Tara isn’t worried about the effects of pregnancy on her body, and says she is in better shape now than she was in her twenties.
“I feel at my best physically when I’m pregnant,” said Tara. “I take vitamins, go swimming, do yoga and eat healthily. I hadn’t made as much effort with my own pregnancies but the responsibility was bigger with someone else’s child.
“I love having a bump and people cooing over the precious little gift inside. I don’t even get stretch marks – it’s like I was made to have babies.”
Within days of giving birth, however, Tara was missing being pregnant.
She said: “My husband was worried about me at first but it wasn’t the baby I was missing – it was the bump.”
And when Tara suggested another surrogacy a few months after, Matt was once again willing to support his wife. Again Tara logged onto Facebook and met a couple who were unable to carry children full term.
On January 4 this year, she gave birth to twin boys for the couple, but she has no plans to stop yet.
Tara said: “I’ve been talking to another gay couple and I hope to be pregnant for them by the end of the year.

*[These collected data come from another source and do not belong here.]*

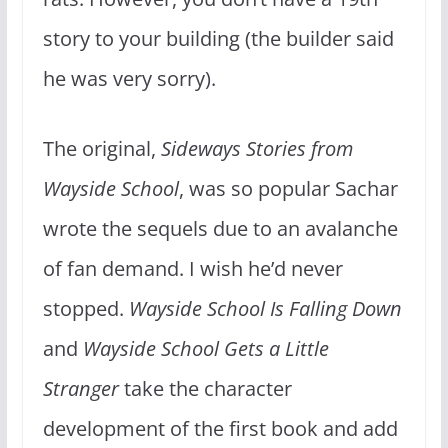
story to your building (the builder said
he was very sorry).
The original,
Sideways Stories from
Wayside School
, was so popular Sachar
wrote the sequels due to an avalanche
of fan demand. I wish he’d never
stopped.
Wayside School Is Falling Down
and
Wayside School Gets a Little
Stranger
take the character
development of the first book and add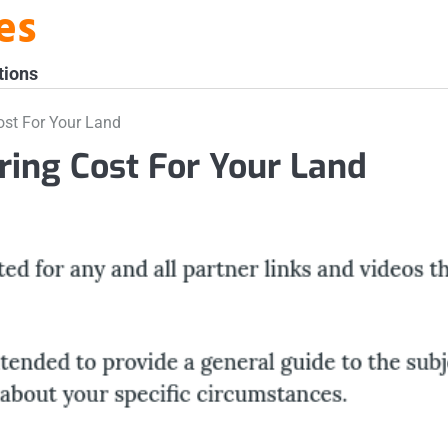
es
tions
ost For Your Land
ring Cost For Your Land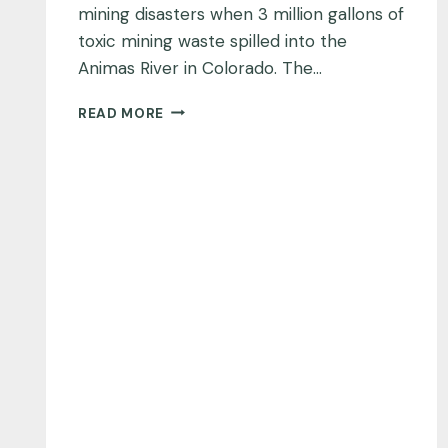
mining disasters when 3 million gallons of
toxic mining waste spilled into the
Animas River in Colorado. The…
ANIMAS
READ MORE
RIVER,
COLORADO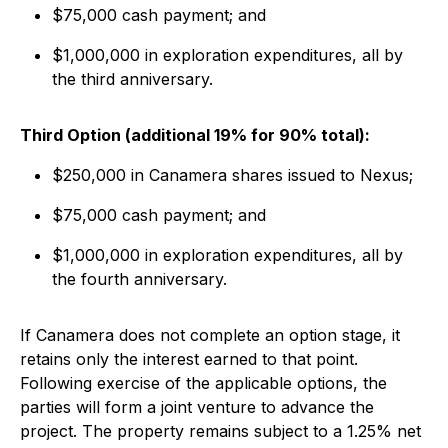
$75,000 cash payment; and
$1,000,000 in exploration expenditures, all by
the third anniversary.
Third Option (additional 19% for 90% total):
$250,000 in Canamera shares issued to Nexus;
$75,000 cash payment; and
$1,000,000 in exploration expenditures, all by
the fourth anniversary.
If Canamera does not complete an option stage, it
retains only the interest earned to that point.
Following exercise of the applicable options, the
parties will form a joint venture to advance the
project. The property remains subject to a 1.25% net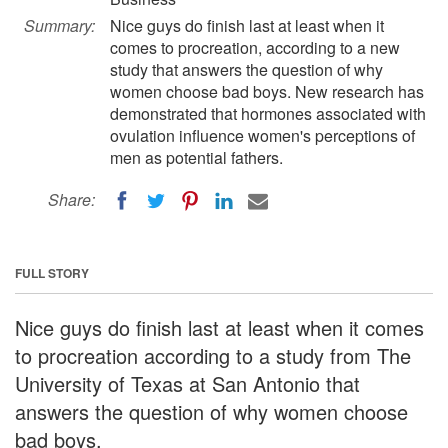
Summary:
Nice guys do finish last at least when it
comes to procreation, according to a new
study that answers the question of why
women choose bad boys. New research has
demonstrated that hormones associated with
ovulation influence women's perceptions of
men as potential fathers.
Share:
FULL STORY
Nice guys do finish last at least when it comes
to procreation according to a study from The
University of Texas at San Antonio that
answers the question of why women choose
bad boys.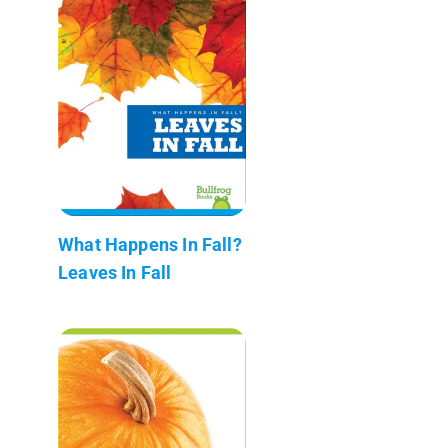
What Happens In Fall?
Leaves In Fall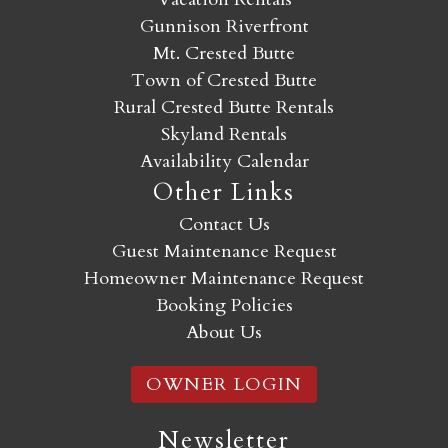
Gunnison Riverfront
Mt. Crested Butte
Town of Crested Butte
Rural Crested Butte Rentals
Skyland Rentals
Availability Calendar
Other Links
Contact Us
Guest Maintenance Request
Homeowner Maintenance Request
Booking Policies
About Us
OWNER LOGIN
Newsletter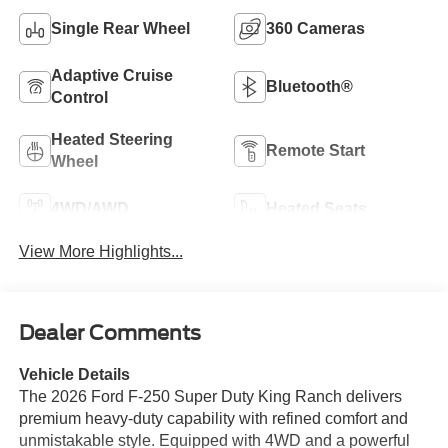
Single Rear Wheel
360 Cameras
Adaptive Cruise
Bluetooth®
Control
Heated Steering
Remote Start
Wheel
4WD/AWD
Heated Seats
View More Highlights...
Dealer Comments
Vehicle Details
The 2026 Ford F-250 Super Duty King Ranch delivers
premium heavy-duty capability with refined comfort and
unmistakable style. Equipped with 4WD and a powerful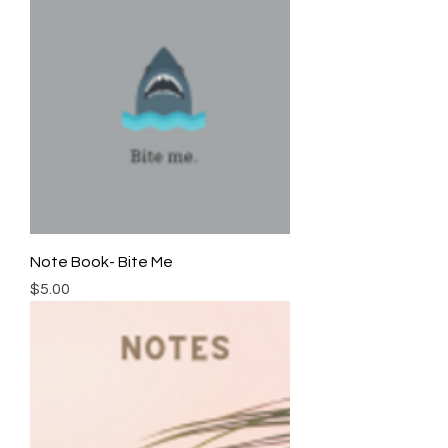
Note Book- Bite Me
Price
$5.00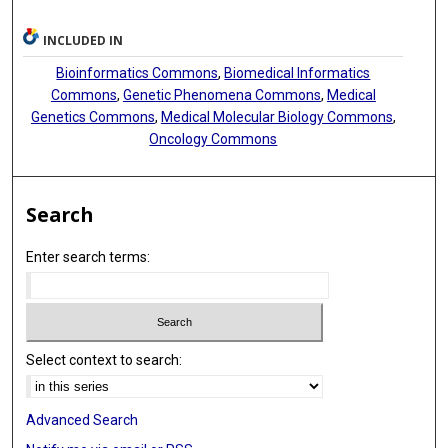
INCLUDED IN
Bioinformatics Commons
,
Biomedical Informatics
Commons
,
Genetic Phenomena Commons
,
Medical
Genetics Commons
,
Medical Molecular Biology Commons
,
Oncology Commons
Search
Enter search terms:
Select context to search:
Advanced Search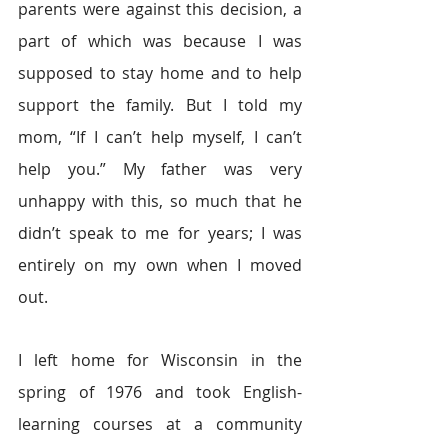
parents were against this decision, a 
part of which was because I was 
supposed to stay home and to help 
support the family. But I told my 
mom, “If I can’t help myself, I can’t 
help you.” My father was very 
unhappy with this, so much that he 
didn’t speak to me for years; I was 
entirely on my own when I moved 
out.
I left home for Wisconsin in the 
spring of 1976 and took English-
learning courses at a community 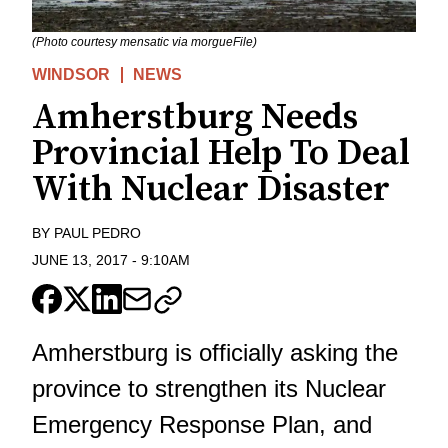
(Photo courtesy mensatic via morgueFile)
WINDSOR
NEWS
Amherstburg Needs
Provincial Help To Deal
With Nuclear Disaster
BY
PAUL PEDRO
JUNE 13, 2017
-
9:10AM
Amherstburg is officially asking the
province to strengthen its Nuclear
Emergency Response Plan, and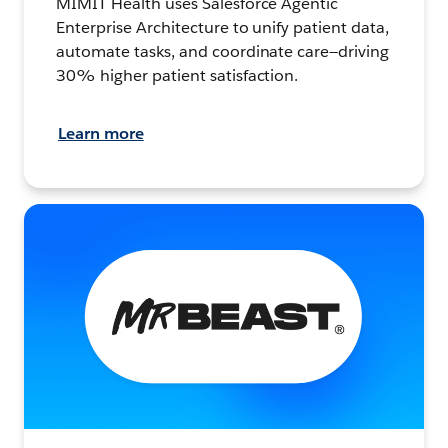
MIMIT Health uses Salesforce Agentic
Enterprise Architecture to unify patient data,
automate tasks, and coordinate care—driving
30% higher patient satisfaction.
Learn more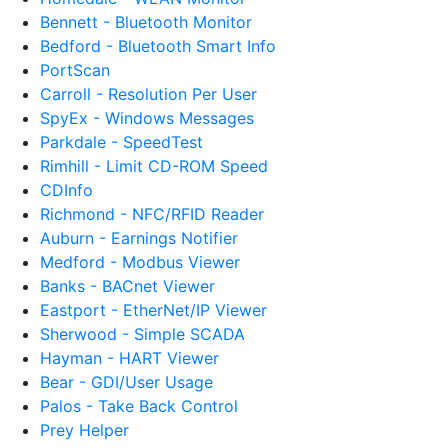
Bennett - Bluetooth Monitor
Bedford - Bluetooth Smart Info
PortScan
Carroll - Resolution Per User
SpyEx - Windows Messages
Parkdale - SpeedTest
Rimhill - Limit CD-ROM Speed
CDInfo
Richmond - NFC/RFID Reader
Auburn - Earnings Notifier
Medford - Modbus Viewer
Banks - BACnet Viewer
Eastport - EtherNet/IP Viewer
Sherwood - Simple SCADA
Hayman - HART Viewer
Bear - GDI/User Usage
Palos - Take Back Control
Prey Helper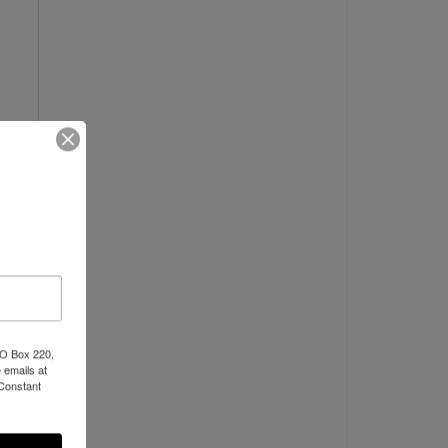
PO Box 220,
 emails at
 Constant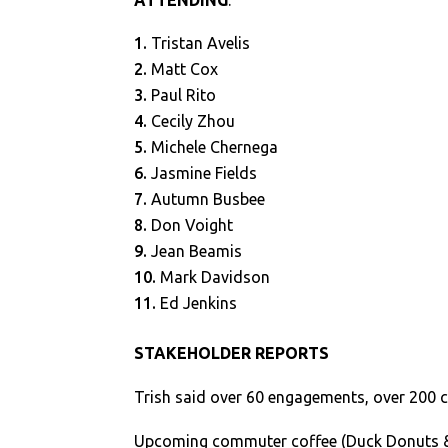
ATTENDING
:
Tristan Avelis
Matt Cox
Paul Rito
Cecily Zhou
Michele Chernega
Jasmine Fields
Autumn Busbee
Don Voight
Jean Beamis
Mark Davidson
Ed Jenkins
STAKEHOLDER REPORTS
Trish said over 60 engagements, over 200 
Upcoming commuter coffee (Duck Donuts 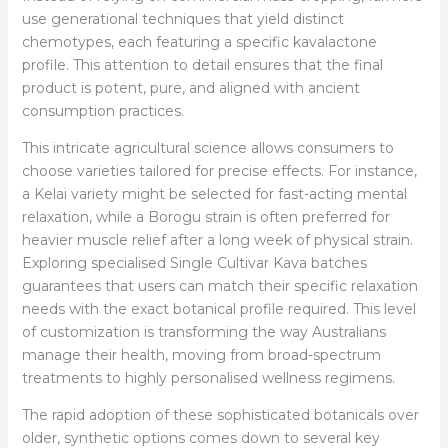
use generational techniques that yield distinct
chemotypes, each featuring a specific kavalactone
profile. This attention to detail ensures that the final
product is potent, pure, and aligned with ancient
consumption practices.
This intricate agricultural science allows consumers to
choose varieties tailored for precise effects. For instance,
a Kelai variety might be selected for fast-acting mental
relaxation, while a Borogu strain is often preferred for
heavier muscle relief after a long week of physical strain.
Exploring specialised Single Cultivar Kava batches
guarantees that users can match their specific relaxation
needs with the exact botanical profile required. This level
of customization is transforming the way Australians
manage their health, moving from broad-spectrum
treatments to highly personalised wellness regimens.
The rapid adoption of these sophisticated botanicals over
older, synthetic options comes down to several key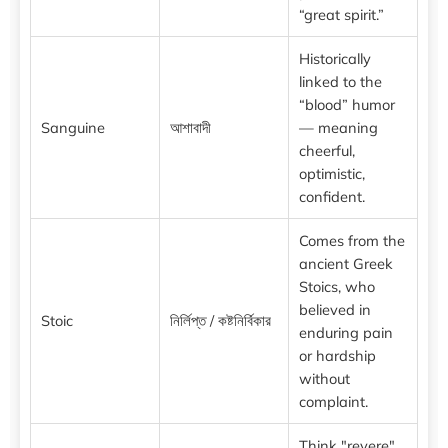
“great spirit.”
Historically
linked to the
“blood” humor
Sanguine
আশাবাদী
— meaning
cheerful,
optimistic,
confident.
Comes from the
ancient Greek
Stoics, who
believed in
Stoic
নির্লিপ্ত / কষ্টনির্বিকার
enduring pain
or hardship
without
complaint.
Think "revere"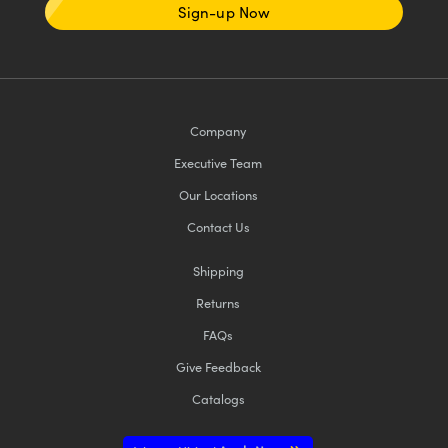
Sign-up Now
Company
Executive Team
Our Locations
Contact Us
Shipping
Returns
FAQs
Give Feedback
Catalogs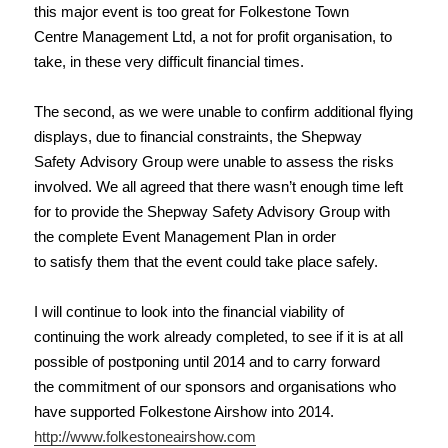
this major event is too great for Folkestone Town
Centre Management Ltd, a not for profit organisation, to
take, in these very difficult financial times.
The second, as we were unable to confirm additional flying
displays, due to financial constraints, the Shepway
Safety Advisory Group were unable to assess the risks
involved. We all agreed that there wasn’t enough time left
for to provide the Shepway Safety Advisory Group with
the complete Event Management Plan in order
to satisfy them that the event could take place safely.
I will continue to look into the financial viability of
continuing the work already completed, to see if it is at all
possible of postponing until 2014 and to carry forward
the commitment of our sponsors and organisations who
have supported Folkestone Airshow into 2014.
http://www.folkestoneairshow.com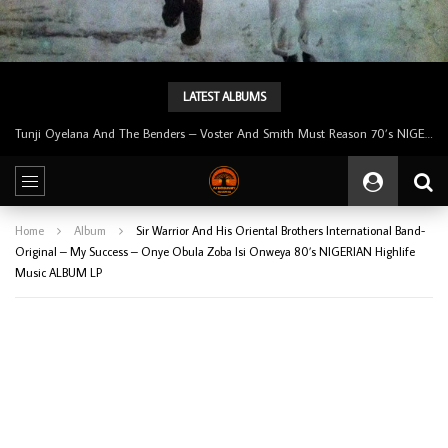
LATEST ALBUMS
Tunji Oyelana & The Benders – Double Face 70’s KILLER NIGERIAN Afrobeat/Funk Music ALBUM LP
Home
Album
Sir Warrior And His Oriental Brothers International Band-
Original – My Success – Onye Obula Zoba Isi Onweya 80’s NIGERIAN Highlife
Music ALBUM LP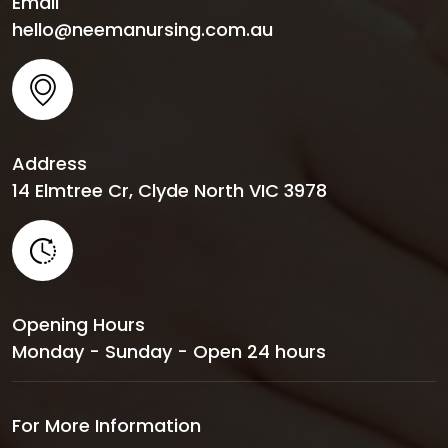
Email
hello@neemanursing.com.au
Address
14 Elmtree Cr, Clyde North VIC 3978
Opening Hours
Monday - Sunday - Open 24 hours
For More Information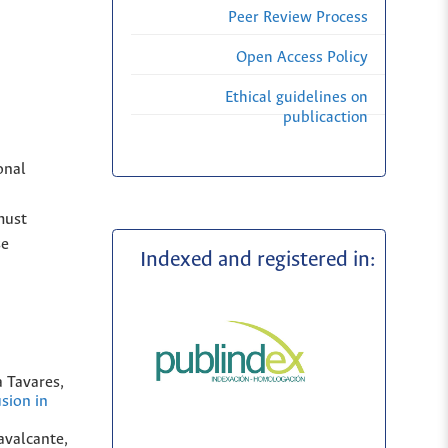
Peer Review Process
Open Access Policy
Ethical guidelines on
publicaction
onal
must
se
Indexed and registered in:
 Tavares,
sion in
avalcante,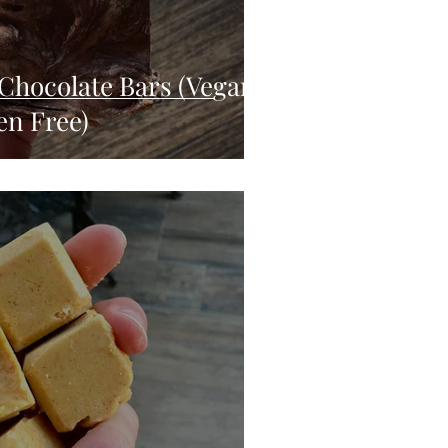
Chocolate Bars (Vegan,
en Free)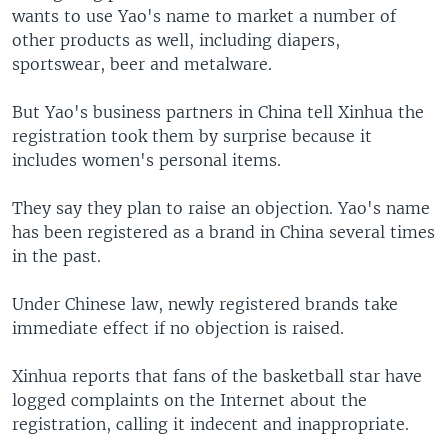
wants to use Yao's name to market a number of
other products as well, including diapers,
sportswear, beer and metalware.
But Yao's business partners in China tell Xinhua the
registration took them by surprise because it
includes women's personal items.
They say they plan to raise an objection. Yao's name
has been registered as a brand in China several times
in the past.
Under Chinese law, newly registered brands take
immediate effect if no objection is raised.
Xinhua reports that fans of the basketball star have
logged complaints on the Internet about the
registration, calling it indecent and inappropriate.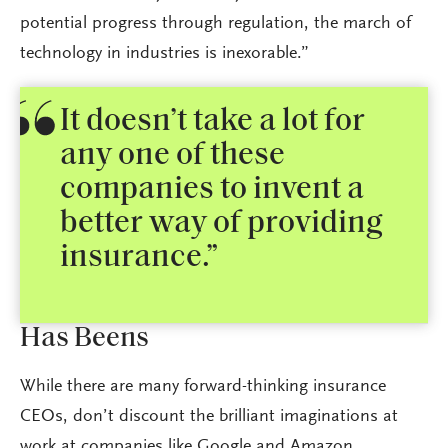
potential progress through regulation, the march of
technology in industries is inexorable.”
It doesn’t take a lot for
any one of these
companies to invent a
better way of providing
insurance.”
Has Beens
While there are many forward-thinking insurance
CEOs, don’t discount the brilliant imaginations at
work at companies like Google and Amazon.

I know that when they are older the children will want answers, especially my biological daughter.
“We’ve all decided that being open is the best approach and I’ll answer any questions they might have – but I’ll be clear that I’m not their mum.
“When I’m not pregnant I feel empty and only a baby can fill that void. I’m addicted to the buzz of pregnancy and if I can help childless couples at the same time it would be insane not to.